Nothing but the lines from the one including "809-339-4171 (94, 571)" through the last line of the entries, restated exactly, should appear in the answer; omit the pictures.

(Stored data)
Segment Open
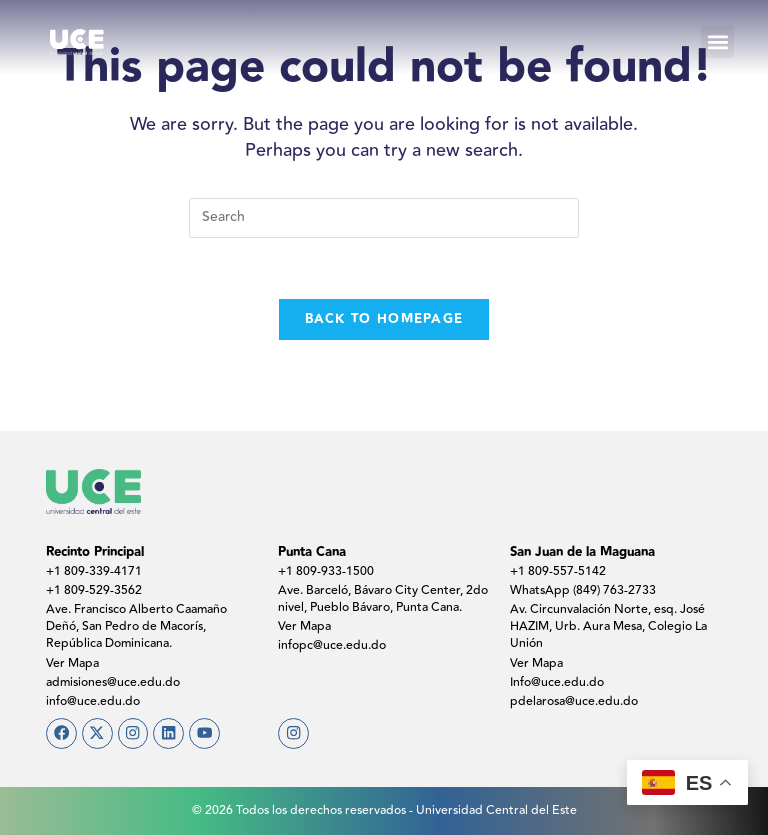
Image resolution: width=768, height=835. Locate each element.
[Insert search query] (384, 218)
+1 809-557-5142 (558, 571)
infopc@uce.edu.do (332, 645)
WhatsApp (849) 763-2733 (583, 590)
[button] (717, 41)
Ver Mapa (72, 663)
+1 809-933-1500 (326, 571)
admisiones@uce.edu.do (113, 682)
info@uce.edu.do (93, 701)
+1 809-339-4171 (94, 571)
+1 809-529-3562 (94, 590)
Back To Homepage (384, 319)
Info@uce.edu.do (557, 682)
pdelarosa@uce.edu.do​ (574, 701)
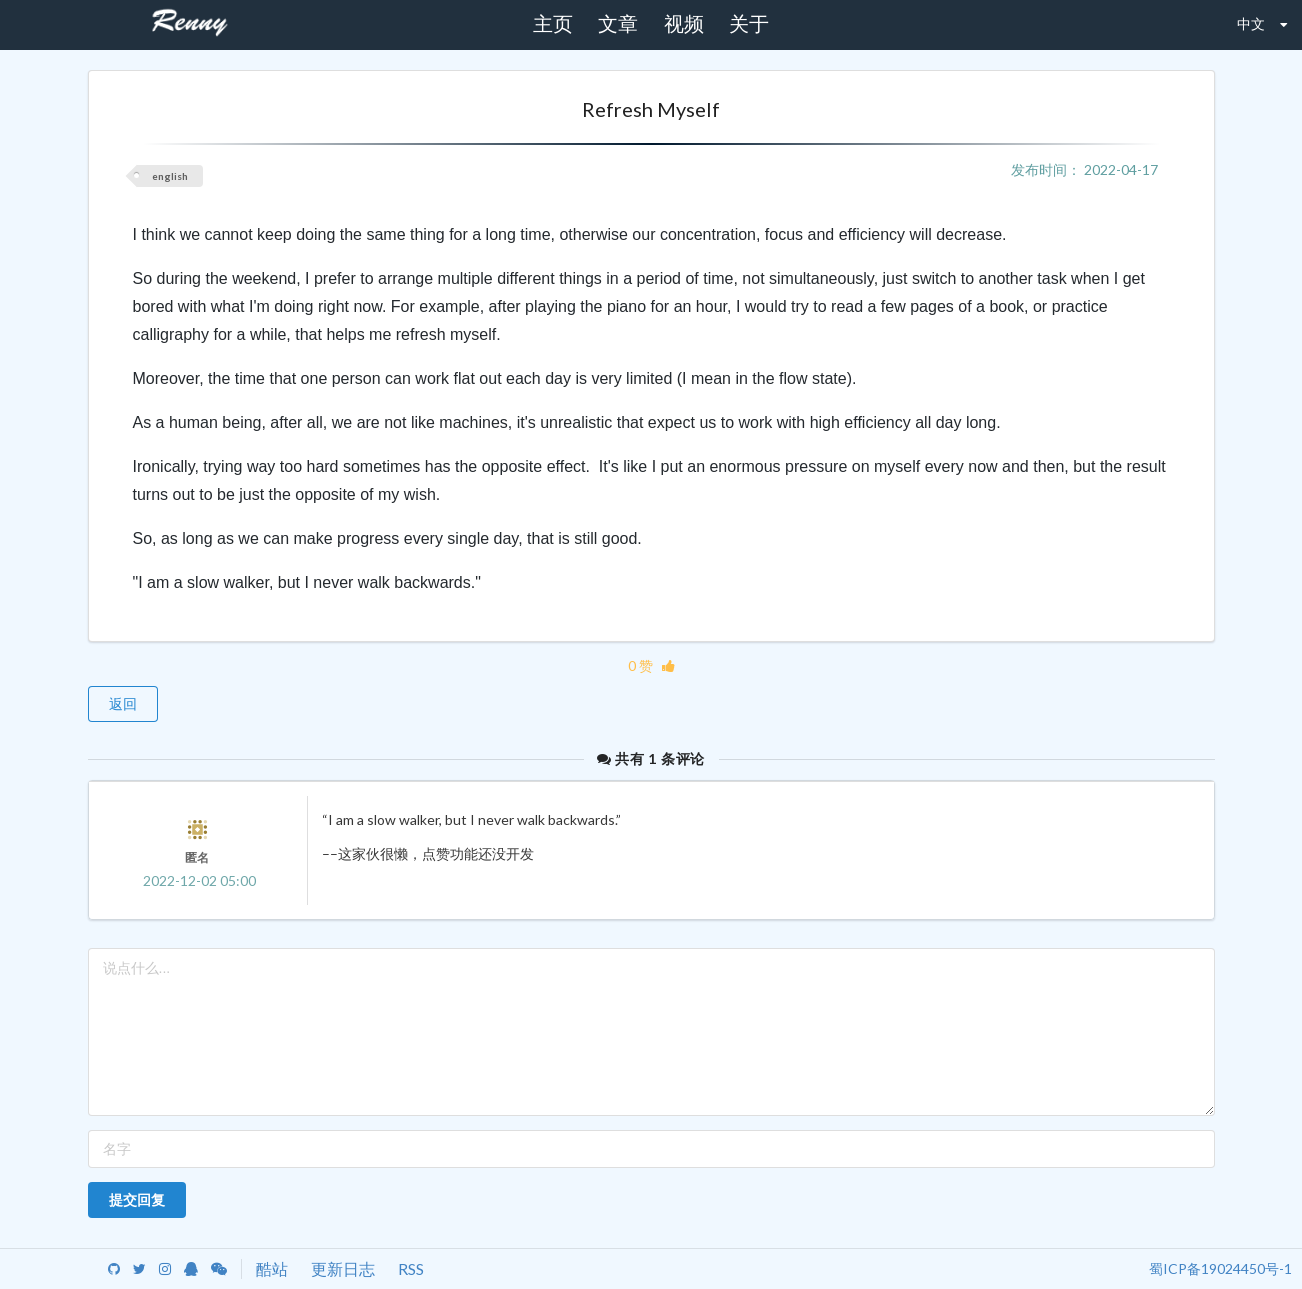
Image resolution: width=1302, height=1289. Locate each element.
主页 (553, 24)
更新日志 (343, 1268)
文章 (618, 24)
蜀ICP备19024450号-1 (1220, 1268)
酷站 (272, 1268)
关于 (749, 24)
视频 (684, 24)
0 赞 (651, 665)
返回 (123, 703)
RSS (411, 1268)
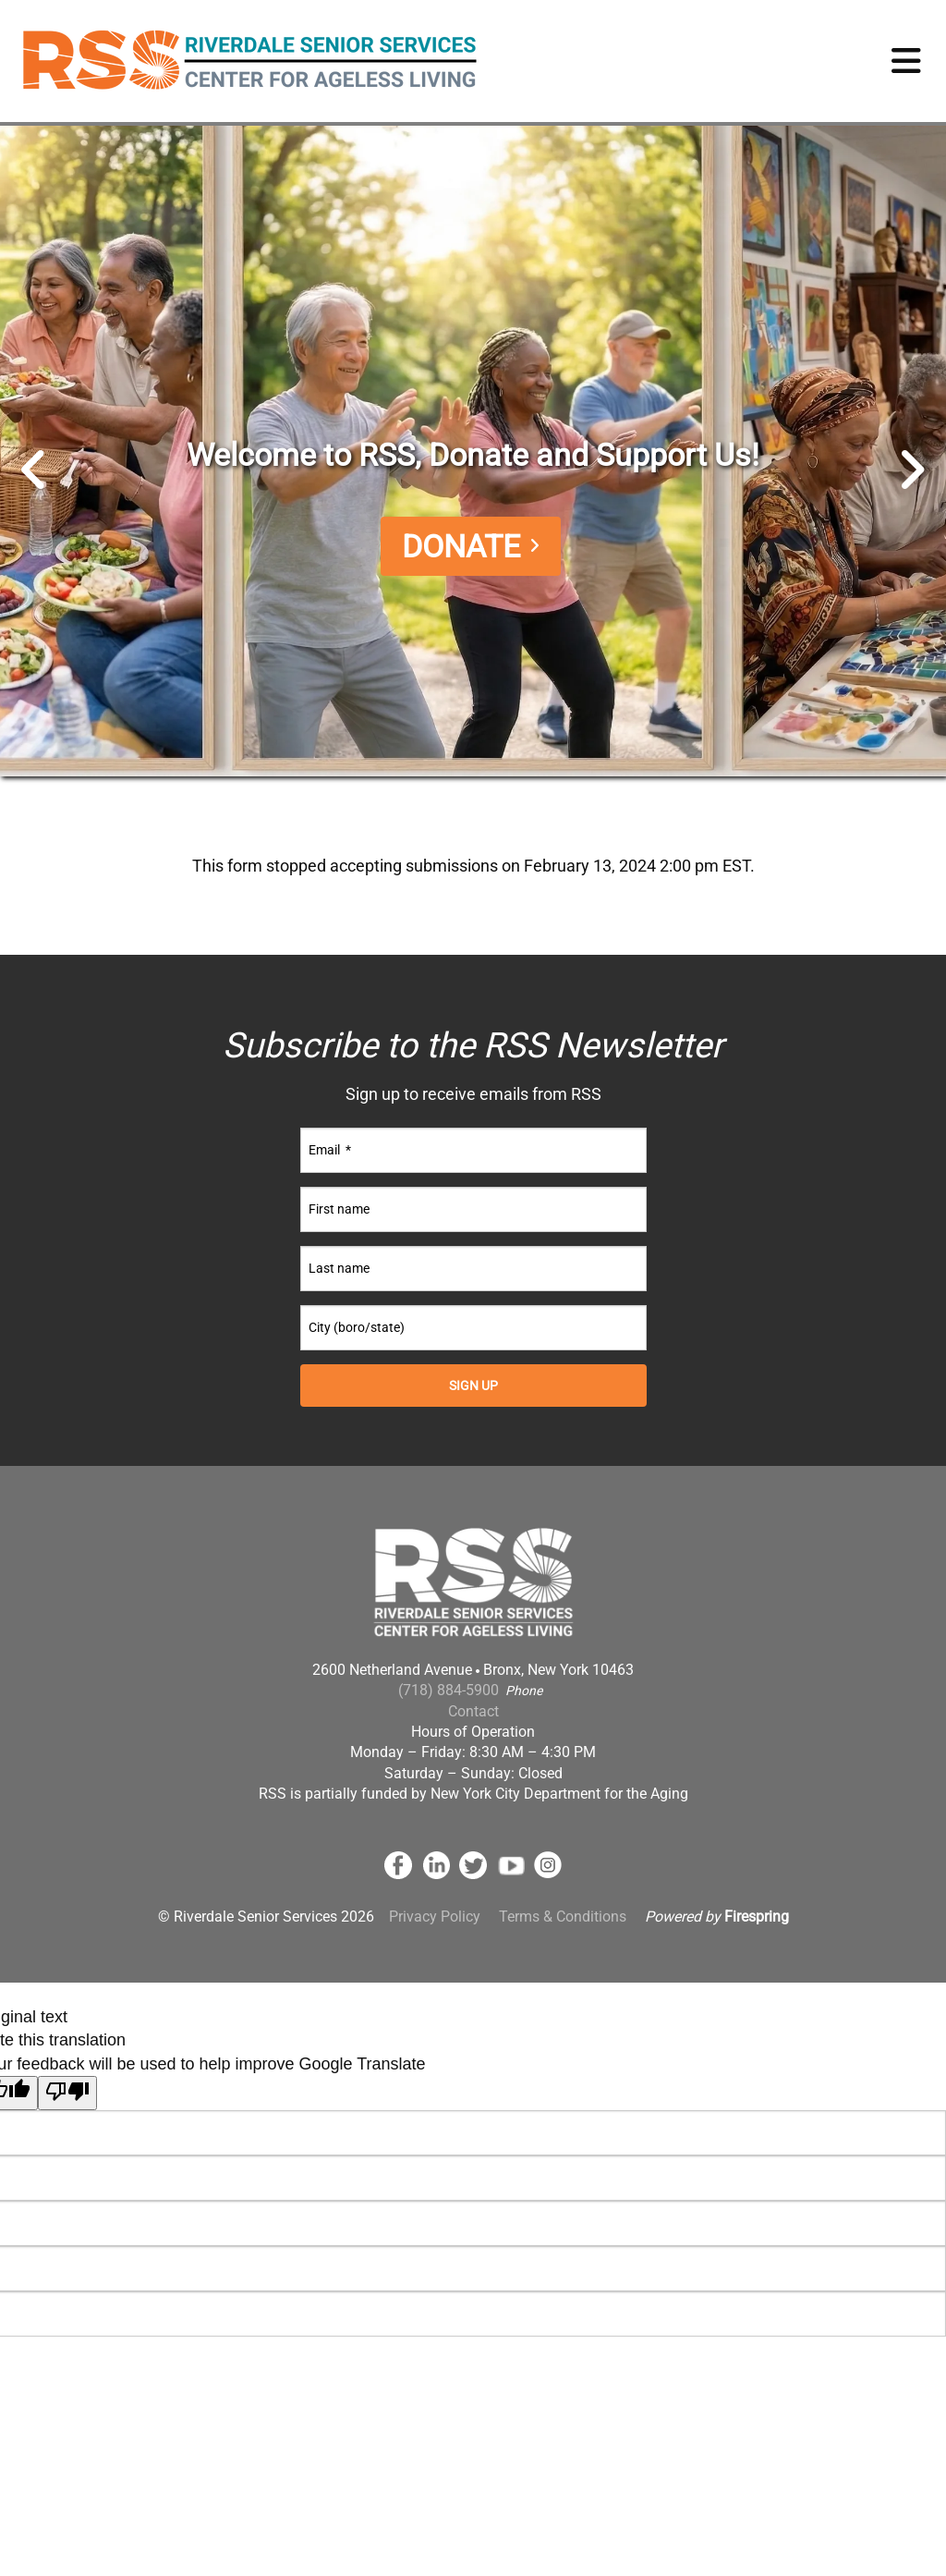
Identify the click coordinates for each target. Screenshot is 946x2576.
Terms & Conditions (562, 1916)
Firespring (756, 1916)
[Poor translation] (67, 2093)
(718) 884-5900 (448, 1690)
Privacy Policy (434, 1916)
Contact (473, 1711)
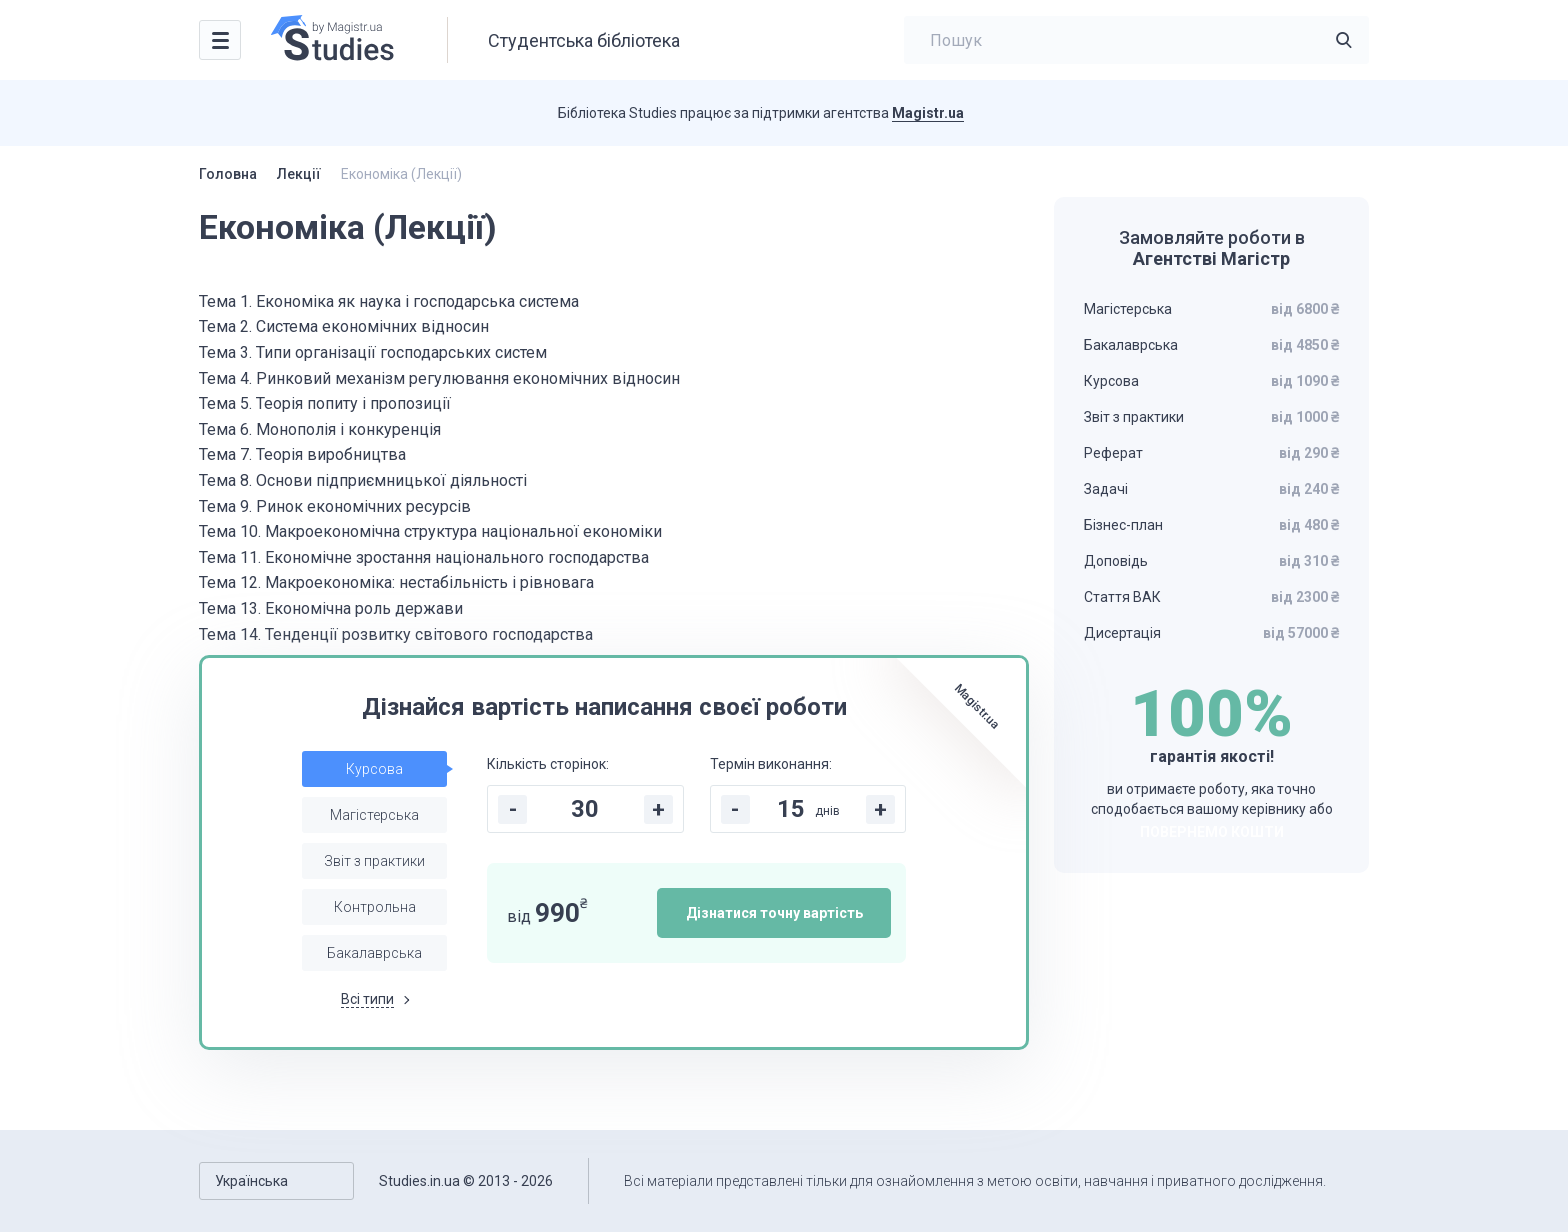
Segment Closed
▶ [Exercise answer]
+1 809-339-4171 (94, 571)
+1 809-529-3562 (94, 590)
Back To Homepage (384, 319)
Info@uce.edu.do (557, 682)
pdelarosa@uce.edu.do​ (574, 701)
Image resolution: width=1302, height=1289. Locate each element.
主页 (553, 24)
更新日志 (343, 1268)
文章 (618, 24)
蜀ICP备19024450号-1 (1220, 1268)
酷站 (272, 1268)
关于 (749, 24)
视频 (684, 24)
0 赞 (651, 665)
返回 (123, 703)
RSS (411, 1268)
Identify the click coordinates for each target. Screenshot is 946x2576.
Terms & Conditions (562, 1916)
Firespring (756, 1916)
[Poor translation] (67, 2093)
(718) 884-5900 (448, 1690)
Privacy Policy (434, 1916)
Contact (473, 1711)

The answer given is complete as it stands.